First, lets us deal with the market. I have just written an article for a magazine on this and you are also not the only one to ask me recently. As I see it, the Nasdaq stocks are the bubble sector that drove the excesses of the bull market in the 1990s. The wealth it created also drove the economy generally and therefore the other sectors of the economy were also carried up in the bull market. While the Nasdaq stocks were wildly over valued, it is still true that so were the other sectors, though to a lesser extent. What I think will happen therefore in a bear market is that the Nasdaq stocks will be hit really hard, but so will the rest of the economy. It follows that the losses in the bubble sector are likely to depress everything.
At this point I see earnings downgrades for Nasdaq stocks and this is a sure signal that the wild hopes that drove the bubble are being abandoned. So, we have clearly moved into phase one of a bear market. Whether we are in phase two yet is open to discussion. It broadly calls for actual earnings decreases (or greater losses from bubble stocks that have never made a profit). So far they are telling us profits will be down, but that has not actually occurred yet - A fine point perhaps, but I think there is a lot more of phase two to be played out yet.

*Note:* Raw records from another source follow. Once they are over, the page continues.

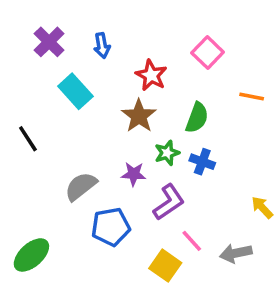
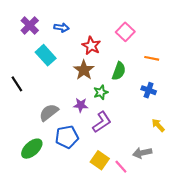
blue arrow: (102, 45) -> (62, 28), turned -72
blue cross: (202, 162) -> (149, 90), moved
pink line: (192, 241) -> (121, 167), moved
green ellipse: (31, 255) -> (32, 149), moved

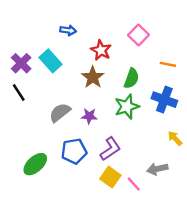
purple cross: (30, 25) -> (21, 63), moved
blue cross: (149, 90) -> (164, 100), size x1.5
green star: (101, 92) -> (127, 107), moved, size x1.5
gray semicircle: (49, 112) -> (60, 112), moved
purple L-shape: (102, 122) -> (110, 149), moved

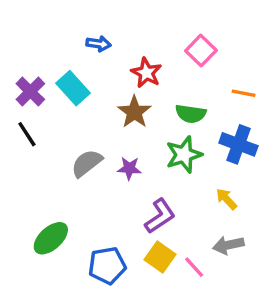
green semicircle: (131, 78) -> (191, 114), turned 78
yellow arrow: (175, 138) -> (227, 199), moved
blue pentagon: (74, 151) -> (107, 266), moved

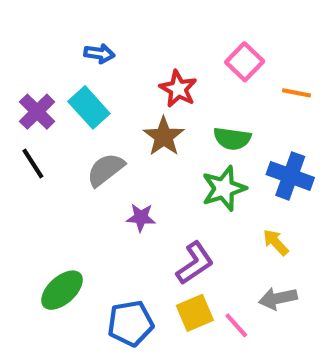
blue arrow: (99, 44) -> (99, 54), moved
orange line: (244, 93) -> (296, 93), moved
gray semicircle: (87, 163) -> (106, 170), moved
purple star: (129, 168) -> (141, 217), moved
yellow square: (160, 257) -> (195, 313), turned 32

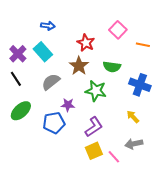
green star: (224, 188) -> (96, 91), moved, turned 30
green ellipse: (62, 290) -> (21, 111), moved
blue pentagon: (130, 323) -> (54, 123), moved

I also think that, while bear markets tend to be shorter than bull markets, they also tend to a length in proportion to the bull market before them. We have had a very long bull market. I expect therefore a longish bear market - years rather than months. However, this is all just speculation and gut feel. The only key is to watch what happens and adjust strategy to what you see. The point is not to mistake the sharp rallies that occur in all bear markets for the start of a new bull market. Psychologically, bull markets do not start until most people believe it is just another rally in the bear market.

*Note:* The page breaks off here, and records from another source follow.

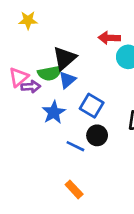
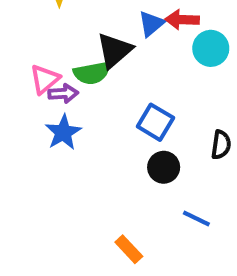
blue triangle: (67, 80) -> (151, 24), moved
blue star: (54, 112) -> (63, 132), moved
blue line: (75, 146) -> (196, 218), moved

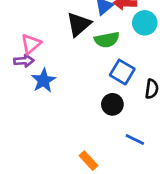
green semicircle: (92, 73) -> (107, 40), moved
purple arrow: (63, 93) -> (24, 61), moved
blue square: (155, 122) -> (122, 72), moved

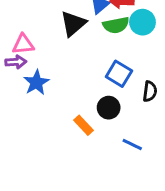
green semicircle: (107, 40) -> (116, 25), moved
pink triangle: (31, 44) -> (23, 44), turned 35
orange rectangle: (89, 161) -> (84, 125), moved

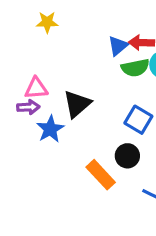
black triangle: (73, 24) -> (77, 104), moved
orange rectangle: (84, 125) -> (101, 175), size x1.4

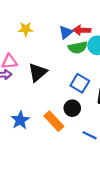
yellow star: (47, 22) -> (26, 29), moved
blue star: (50, 129) -> (20, 120), moved

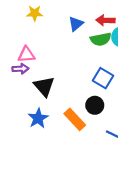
yellow star: (26, 29) -> (35, 13), moved
blue triangle: (66, 32) -> (76, 24), moved
black triangle: (38, 72) -> (44, 86), moved, turned -30

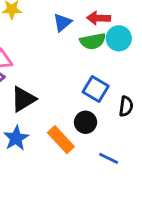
black triangle: (44, 86) -> (23, 99), turned 40

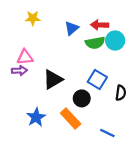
black triangle: (23, 99) -> (53, 79), moved
black circle: (86, 122) -> (82, 98), moved

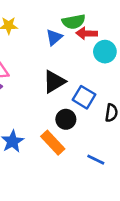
green semicircle: (95, 43) -> (74, 22), moved
black triangle: (53, 79) -> (54, 82), moved

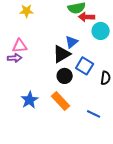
blue triangle: (54, 37) -> (72, 42), moved
black circle: (66, 119) -> (65, 76), moved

So, that is where I think we are. As for strategy, a trader should not now be holding any stock that is not still in an uptrend. Eventually, such a strategy will take us right out of the market. An investor, on the other hand, should have increased cash holdings by selling all bubble stocks and stayed only with defensive positions - good stocks, that are not overvalued and not in down trends.
Secondly lets examine what you seem to have been doing and that is moving from investing to trading. You have to recognise that you have been doing this at the end of a bull market. On the one hand, this is a time when spectacular profits can be made from taking a trading approach. However, it is also a time of great danger in that once the music stops, so to speak, the profits can vanish almost over night and losses mount. In short, trading successfully at this time of a bull market requires ruthless discipline to cut losses. I suspect from your message that you have learned this the hard way.

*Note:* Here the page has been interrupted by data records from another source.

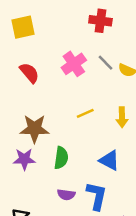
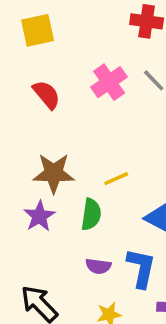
yellow line: (85, 113) -> (116, 179), moved
purple star: (24, 159) -> (39, 216), turned -30

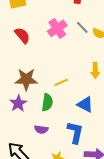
purple semicircle: (98, 266) -> (41, 129), moved

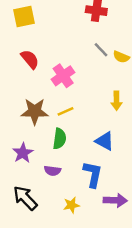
pink cross: (57, 28) -> (63, 76), moved
yellow line: (61, 82) -> (65, 111), moved
purple star: (18, 103) -> (23, 153), moved

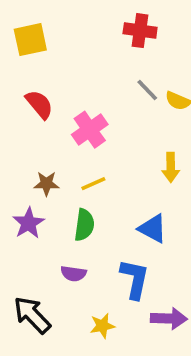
brown star: (35, 111) -> (46, 184), size x0.6
purple star: (23, 153) -> (28, 223), moved

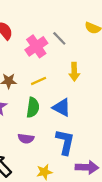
gray line: (147, 90) -> (59, 38), moved
yellow arrow: (171, 167) -> (74, 72), moved
blue triangle: (153, 229) -> (62, 107), moved

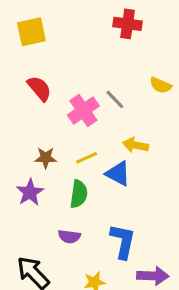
yellow arrow: (74, 72) -> (135, 145), turned 102
blue triangle: (62, 107) -> (118, 173), moved

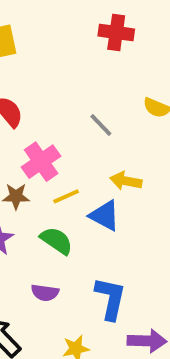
pink cross: (83, 110) -> (41, 162), moved
green semicircle: (79, 194) -> (56, 241), turned -64

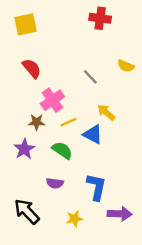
yellow arrow: (126, 181) -> (106, 112), turned 30

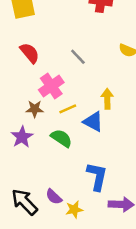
gray line: (90, 77) -> (78, 57), moved
yellow arrow: (106, 112) -> (107, 99), turned 48
purple semicircle: (55, 183) -> (54, 197), moved, turned 35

Finally, there is the question of mutual funds. If you have bought them with a long-term buy and hold plan, I would not sell them. I think you should have a base portfolio of long-term holdings and trade with only a small part of your funds. There are of course mutual funds with all kinds of investing styles. If you are in speculative ones, get out of them, but if you are in solid basically value investor type funds, stay with them.